Recently, Marcus Wiley gifted me one of his bridle leather belts. Bridle leather, as many may know, is a vegetable tanned cowhide that has been finished with fats, waxes, and tallow. The leather was originally created for bridle reins used in horse riding, which is of course where the material takes its name. Marcus sources his bridle leather from a tannery located in the West Midlands region of England, and it’s as good as any other bridle leather I’ve seen. The material is flexible enough to be manipulated, but strong enough to hold, and both sides have been well finished enough to not rub.
Creating a belt is simple enough, though it does take fifteen steps. The leather gets tail punched, creased, beveled, and then dyed. The buckles he uses (which are made through a wax casting method) are then attached by handstitching the end of the belt. Finally, the edges are burnished and the final product is polished and stamped before being sent off to the customer. Marcus’ belts are just as nicely made as those that I’ve bought from Equus (another fine maker of bridle leather belts), and both seem better than the one I’ve bought from Narragansett. The stitching at the end, for example, is done much more cleanly on my Wiley Brothers belt than my Narragansett.

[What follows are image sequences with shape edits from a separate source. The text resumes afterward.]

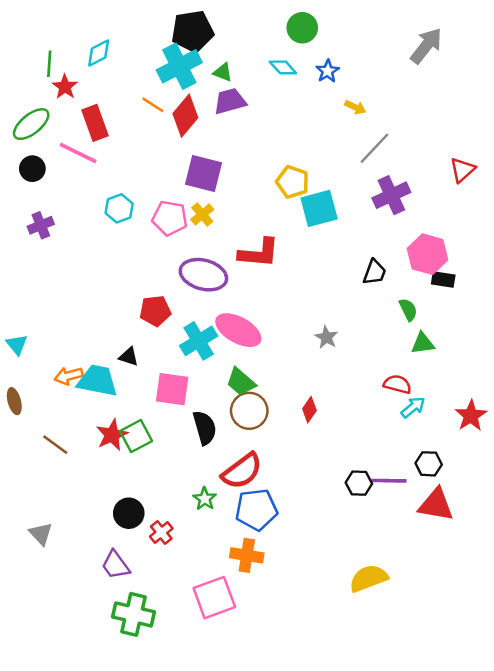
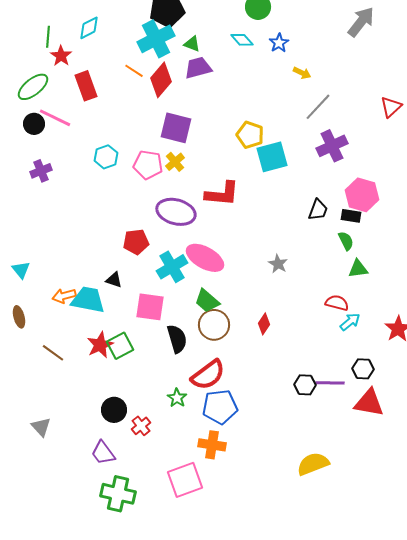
pink line: (78, 153) -> (55, 118), moved
red triangle: (462, 170) -> (391, 107), moved
black rectangle: (443, 279) -> (351, 216), moved

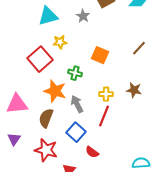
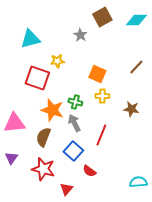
cyan triangle: (48, 16) -> (30, 39), moved
red square: (40, 59) -> (37, 78), turned -30
green cross: (75, 73) -> (75, 102), moved
yellow cross: (106, 94) -> (102, 96), moved

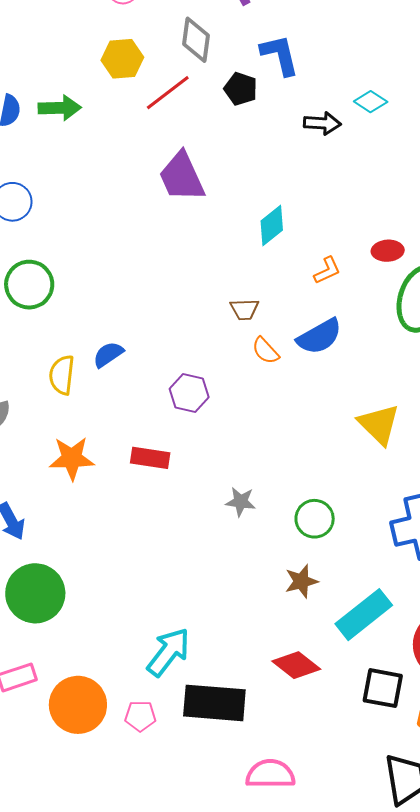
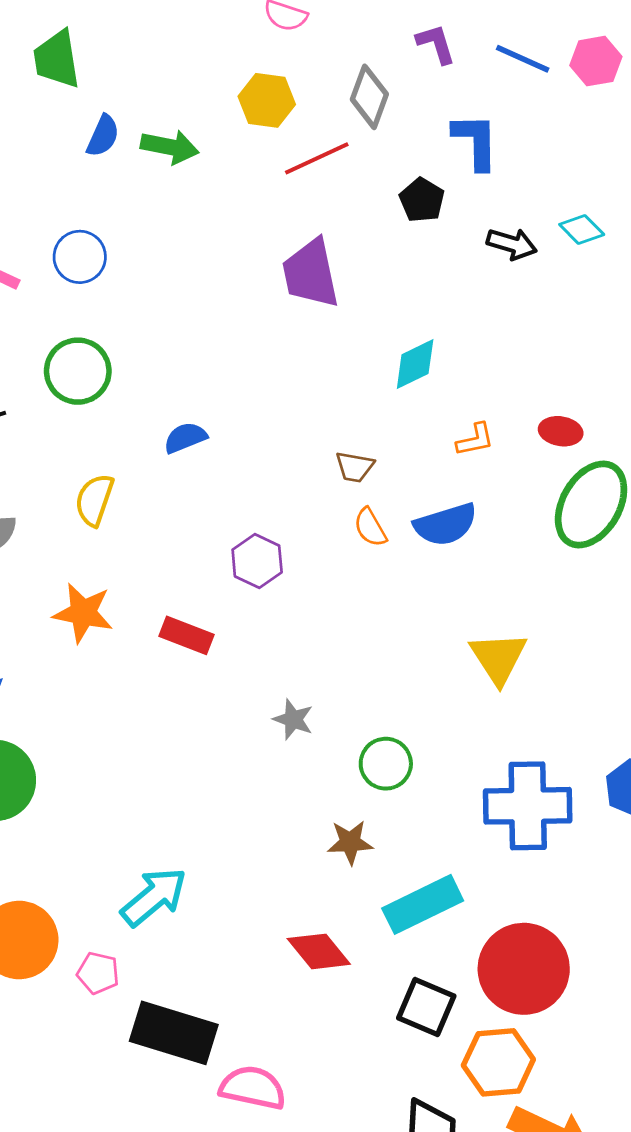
black pentagon: (241, 89) -> (422, 200), moved
blue semicircle: (108, 354) -> (185, 438), moved
black rectangle: (214, 703) -> (174, 1033), moved

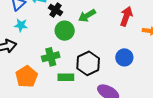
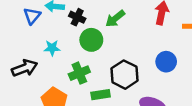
cyan star: (21, 25) -> (52, 48), moved

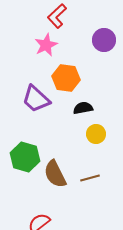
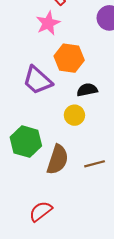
yellow circle: (96, 134) -> (74, 115), moved
brown semicircle: (55, 174) -> (58, 160), turned -136

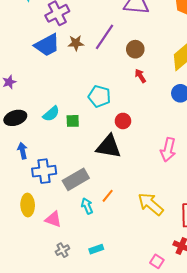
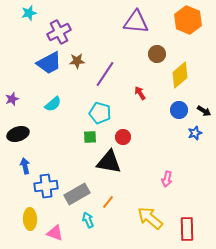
purple line: (105, 37) -> (105, 74), moved
brown circle: (135, 49) -> (157, 54), moved
cyan semicircle: (51, 114) -> (53, 104), moved
green square: (73, 121) -> (90, 137), moved
pink arrow: (168, 150) -> (167, 179), moved, size x0.7
orange line: (108, 196) -> (108, 202), moved

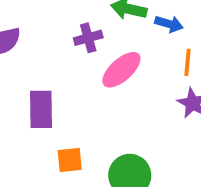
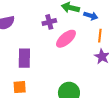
orange square: (70, 160) -> (20, 87), moved

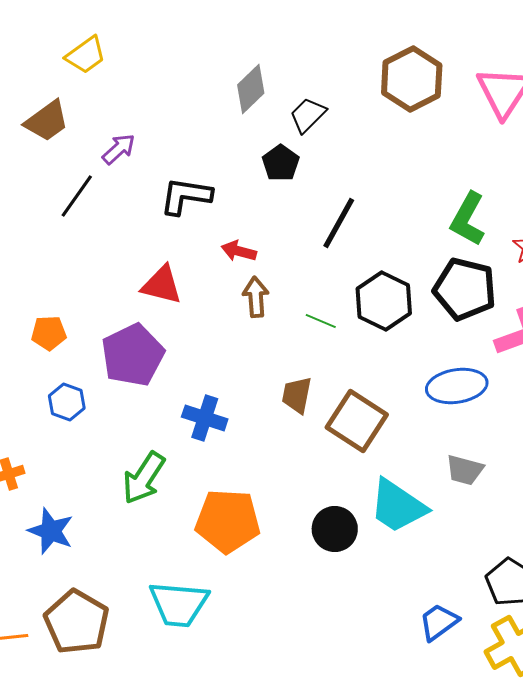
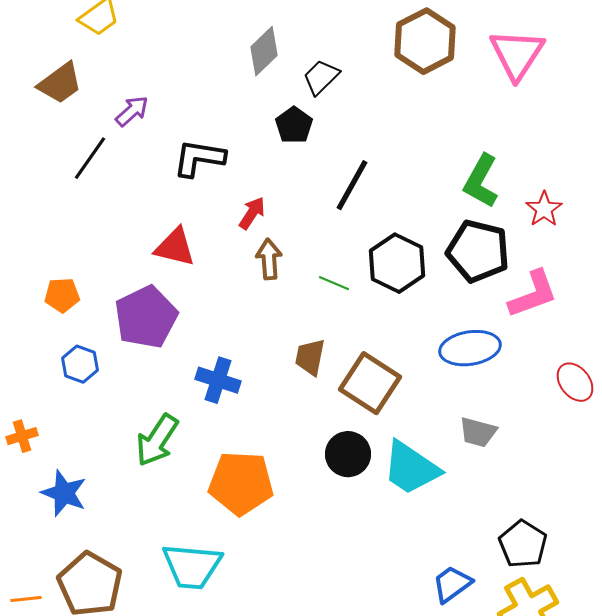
red arrow: (239, 251) -> (252, 213), turned 108
black circle: (335, 529) -> (348, 454), moved

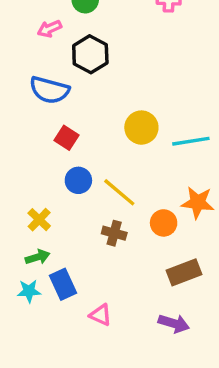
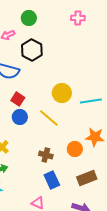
blue circle: (78, 180) -> (20, 117), moved
yellow line: (119, 192) -> (49, 118), moved
blue rectangle: (63, 284) -> (52, 180), moved

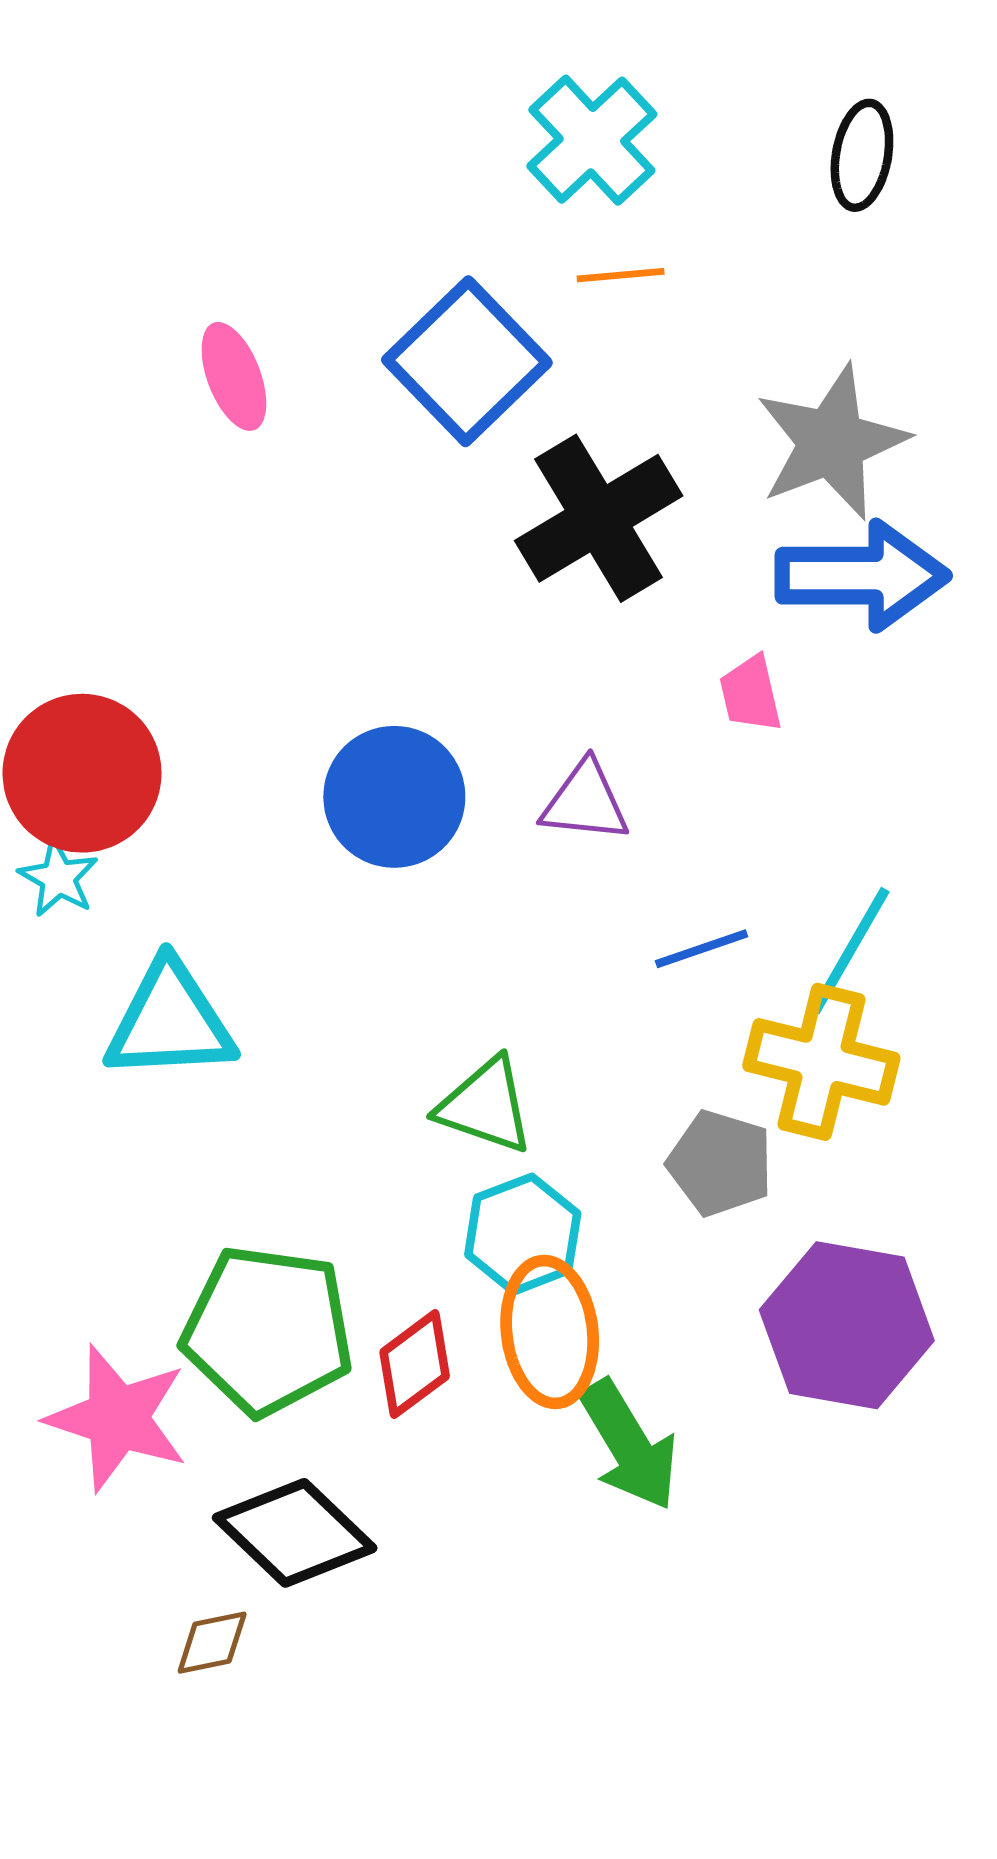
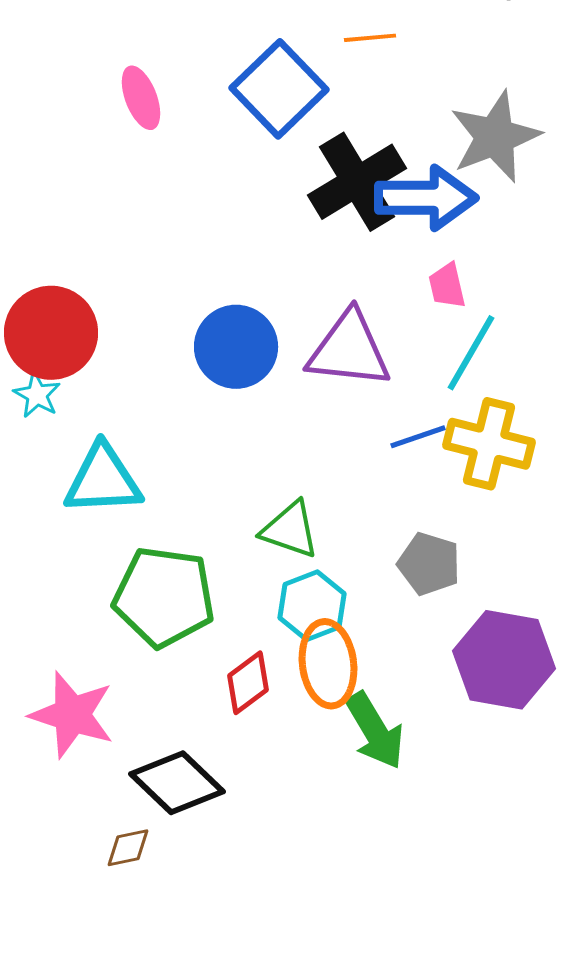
blue arrow: (862, 576) -> (426, 198), moved
purple triangle: (585, 802) -> (349, 350), size x1.6
cyan line: (850, 950) -> (471, 353), moved
yellow cross: (821, 1062) -> (489, 444), moved
green pentagon: (268, 1330) -> (164, 597), moved

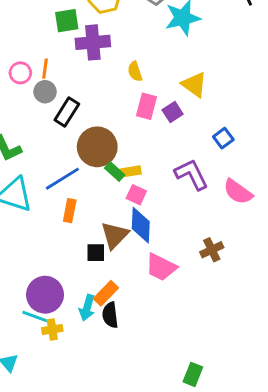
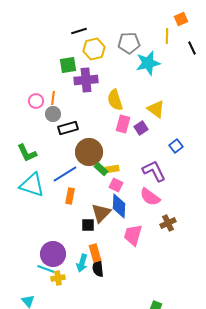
yellow semicircle: (135, 71) -> (115, 100), size x1.5
black rectangle: (67, 112) -> (68, 128), turned 42
pink semicircle: (238, 192) -> (150, 197), moved
pink trapezoid: (161, 267) -> (133, 235), turned 80
orange rectangle: (106, 293) -> (95, 253), turned -60

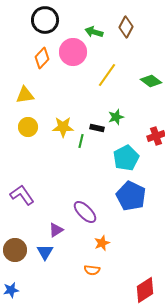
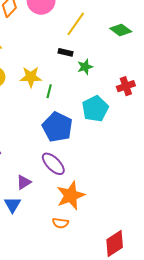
black rectangle: (97, 128) -> (66, 52), moved
blue pentagon: (131, 196) -> (57, 127), moved
orange star: (102, 243) -> (71, 195), size x1.8

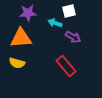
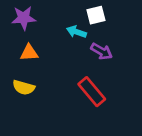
purple star: (28, 13) -> (24, 18), moved
orange triangle: (21, 38) -> (29, 53), size x0.6

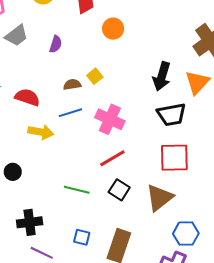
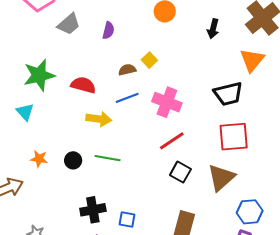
black arrow: (162, 76) -> (213, 29), moved, size x0.7
green line: (77, 190) -> (108, 158), moved
blue square: (82, 237) -> (127, 220), moved

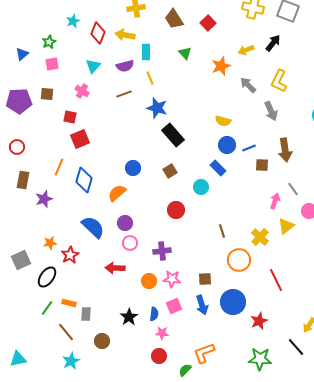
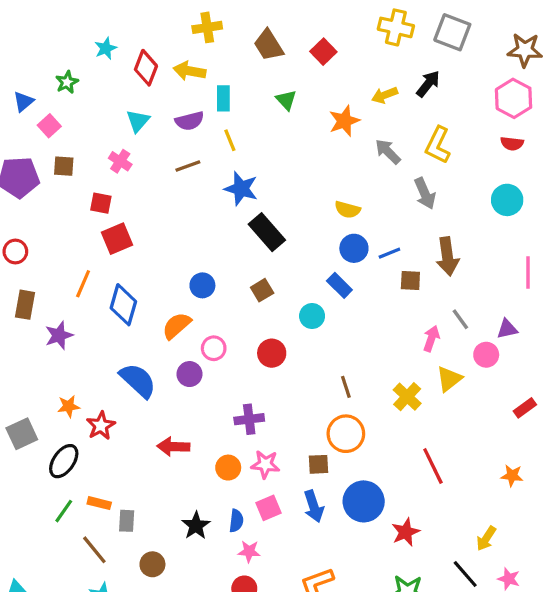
pink square: (52, 64) -> (49, 126), moved, turned -32
pink circle: (130, 243) -> (214, 348), moved
orange circle: (239, 260) -> (346, 434), moved

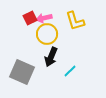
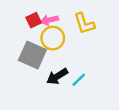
black arrow: (51, 57) -> (57, 76), moved, turned 36
gray square: (22, 72) -> (32, 55), moved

One can find Marcus’ products at any number of places. He happens to make belts for companies such as Ledbury, J. Press, Sid Mashburn, and JL Powell. Kind of surprising given that he’s a one-man shop (though I hear he recently just got in an apprentice). You can also order directly from him through his website. Mine is the “traditional” model made from a richly colored Havana brown. It’s very well made, but also very simple looking, which over the years is exactly the kind of belt I’ve found I reach for the most.